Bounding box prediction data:
--- START ---

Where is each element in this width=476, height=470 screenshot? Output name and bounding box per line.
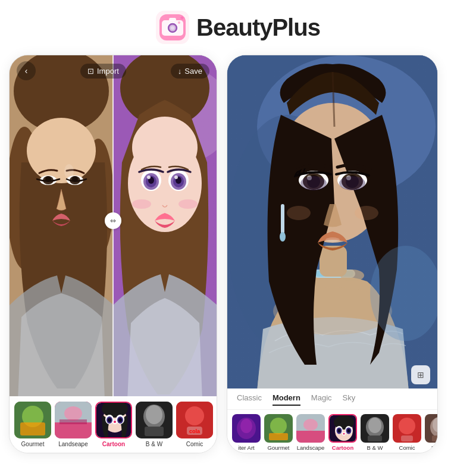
rft-label-cartoon: Cartoon bbox=[332, 444, 353, 451]
phone-right-mockup: ⊞ Classic Modern Magic Sky bbox=[227, 55, 438, 453]
rft-thumb-cartoon bbox=[328, 414, 357, 443]
tab-sky[interactable]: Sky bbox=[343, 393, 356, 406]
svg-point-89 bbox=[325, 237, 340, 242]
svg-rect-116 bbox=[368, 435, 382, 441]
rft-label-gourmet: Gourmet bbox=[268, 444, 290, 451]
svg-rect-42 bbox=[20, 422, 45, 435]
filter-label-landscape: Landseape bbox=[58, 441, 88, 447]
rft-item-1930s[interactable]: 1930's bbox=[425, 414, 437, 451]
filter-thumb-landscape bbox=[55, 402, 92, 438]
svg-point-21 bbox=[64, 164, 74, 178]
import-icon: ⊡ bbox=[87, 67, 94, 76]
right-filter-area: Classic Modern Magic Sky bbox=[227, 388, 437, 453]
svg-point-115 bbox=[368, 418, 381, 433]
save-icon: ↓ bbox=[178, 67, 182, 76]
rft-label-comic: Comic bbox=[399, 444, 415, 451]
rft-thumb-landscape bbox=[296, 414, 325, 443]
svg-rect-100 bbox=[296, 431, 325, 443]
svg-rect-46 bbox=[60, 419, 87, 424]
rft-label-art: iter Art bbox=[238, 444, 254, 451]
svg-point-107 bbox=[338, 429, 341, 433]
compare-icon[interactable]: ⊞ bbox=[411, 365, 430, 384]
svg-point-85 bbox=[300, 176, 327, 190]
svg-point-74 bbox=[340, 270, 364, 281]
photo-realistic-side bbox=[10, 55, 113, 400]
svg-rect-119 bbox=[401, 435, 413, 441]
filter-item-gourmet[interactable]: Gourmet bbox=[14, 402, 51, 447]
tab-classic[interactable]: Classic bbox=[237, 393, 262, 406]
svg-point-39 bbox=[178, 199, 198, 209]
svg-rect-6 bbox=[169, 18, 176, 21]
svg-point-63 bbox=[185, 406, 204, 425]
filter-thumb-cartoon bbox=[95, 402, 132, 438]
app-header: BeautyPlus bbox=[156, 11, 320, 44]
svg-point-118 bbox=[399, 418, 415, 434]
filter-thumb-comic: cola bbox=[176, 402, 213, 438]
svg-point-14 bbox=[27, 118, 96, 183]
phone-top-bar: ‹ ⊡ Import ↓ Save bbox=[10, 55, 217, 86]
import-button[interactable]: ⊡ Import bbox=[80, 64, 126, 79]
rft-item-comic[interactable]: Comic bbox=[393, 414, 421, 451]
filter-item-comic[interactable]: cola Comic bbox=[176, 402, 213, 447]
svg-point-55 bbox=[118, 418, 122, 422]
main-content: ⇔ ‹ ⊡ Import ↓ Save bbox=[9, 55, 467, 459]
split-image-area: ⇔ ‹ ⊡ Import ↓ Save bbox=[10, 55, 217, 400]
filter-item-landscape[interactable]: Landseape bbox=[55, 402, 92, 447]
svg-point-45 bbox=[64, 406, 82, 421]
filter-thumb-gourmet bbox=[14, 402, 51, 438]
filter-item-cartoon[interactable]: Cartoon bbox=[95, 402, 132, 447]
filter-item-bw[interactable]: B & W bbox=[136, 402, 173, 447]
rft-item-art[interactable]: iter Art bbox=[232, 414, 261, 451]
svg-text:cola: cola bbox=[189, 428, 201, 434]
svg-point-95 bbox=[240, 419, 252, 433]
rft-item-cartoon[interactable]: Cartoon bbox=[328, 414, 357, 451]
svg-rect-61 bbox=[145, 427, 164, 436]
tab-magic[interactable]: Magic bbox=[311, 393, 332, 406]
svg-point-52 bbox=[108, 418, 111, 422]
svg-point-112 bbox=[343, 433, 345, 435]
filter-label-comic: Comic bbox=[186, 441, 203, 447]
svg-point-91 bbox=[355, 206, 378, 220]
phone-left-mockup: ⇔ ‹ ⊡ Import ↓ Save bbox=[9, 55, 217, 453]
svg-point-110 bbox=[347, 429, 350, 433]
right-filter-strip: iter Art Gourmet bbox=[227, 410, 437, 453]
rft-thumb-art bbox=[232, 414, 261, 443]
app-logo-icon bbox=[156, 11, 189, 44]
svg-rect-44 bbox=[55, 422, 92, 438]
rft-thumb-bw bbox=[361, 414, 389, 443]
photo-illustrated-side bbox=[113, 55, 217, 400]
svg-point-37 bbox=[174, 176, 178, 179]
svg-point-5 bbox=[171, 26, 174, 30]
save-button[interactable]: ↓ Save bbox=[171, 64, 209, 79]
svg-point-32 bbox=[147, 176, 151, 179]
rft-item-landscape[interactable]: Landscape bbox=[296, 414, 325, 451]
svg-point-60 bbox=[146, 405, 162, 424]
tab-modern[interactable]: Modern bbox=[273, 393, 300, 406]
rft-thumb-1930s bbox=[425, 414, 437, 443]
svg-point-7 bbox=[178, 21, 180, 24]
svg-rect-123 bbox=[432, 435, 437, 441]
svg-point-88 bbox=[280, 232, 286, 242]
filter-thumb-bw bbox=[136, 402, 173, 438]
save-label: Save bbox=[184, 67, 202, 76]
filter-label-bw: B & W bbox=[146, 441, 162, 447]
rft-thumb-comic bbox=[393, 414, 421, 443]
svg-point-97 bbox=[270, 418, 287, 434]
split-handle[interactable]: ⇔ bbox=[105, 212, 121, 229]
svg-rect-98 bbox=[269, 433, 288, 440]
rft-thumb-gourmet bbox=[264, 414, 293, 443]
svg-point-38 bbox=[132, 199, 151, 209]
left-filter-strip: Gourmet Landseape bbox=[10, 396, 217, 453]
rft-item-gourmet[interactable]: Gourmet bbox=[264, 414, 293, 451]
rft-label-landscape: Landscape bbox=[297, 444, 324, 451]
right-filter-tabs: Classic Modern Magic Sky bbox=[227, 388, 437, 410]
svg-point-57 bbox=[114, 421, 116, 423]
rft-item-bw[interactable]: B & W bbox=[361, 414, 389, 451]
svg-point-90 bbox=[287, 206, 311, 220]
app-title: BeautyPlus bbox=[196, 14, 320, 41]
back-button[interactable]: ‹ bbox=[17, 61, 36, 80]
svg-rect-87 bbox=[281, 204, 284, 234]
svg-point-86 bbox=[339, 176, 365, 190]
rft-label-1930s: 1930's bbox=[431, 444, 437, 451]
rft-label-bw: B & W bbox=[367, 444, 383, 451]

--- END ---

HOW TO COMPLETE THIS TASK: Pull every line containing "item" out of the records.

WRITTEN RESPONSE:
rft-item-1930s[interactable]: 1930's bbox=[425, 414, 437, 451]
filter-item-gourmet[interactable]: Gourmet bbox=[14, 402, 51, 447]
rft-item-comic[interactable]: Comic bbox=[393, 414, 421, 451]
filter-item-comic[interactable]: cola Comic bbox=[176, 402, 213, 447]
filter-item-landscape[interactable]: Landseape bbox=[55, 402, 92, 447]
filter-item-cartoon[interactable]: Cartoon bbox=[95, 402, 132, 447]
filter-item-bw[interactable]: B & W bbox=[136, 402, 173, 447]
rft-item-art[interactable]: iter Art bbox=[232, 414, 261, 451]
rft-item-cartoon[interactable]: Cartoon bbox=[328, 414, 357, 451]
rft-item-landscape[interactable]: Landscape bbox=[296, 414, 325, 451]
rft-item-gourmet[interactable]: Gourmet bbox=[264, 414, 293, 451]
rft-item-bw[interactable]: B & W bbox=[361, 414, 389, 451]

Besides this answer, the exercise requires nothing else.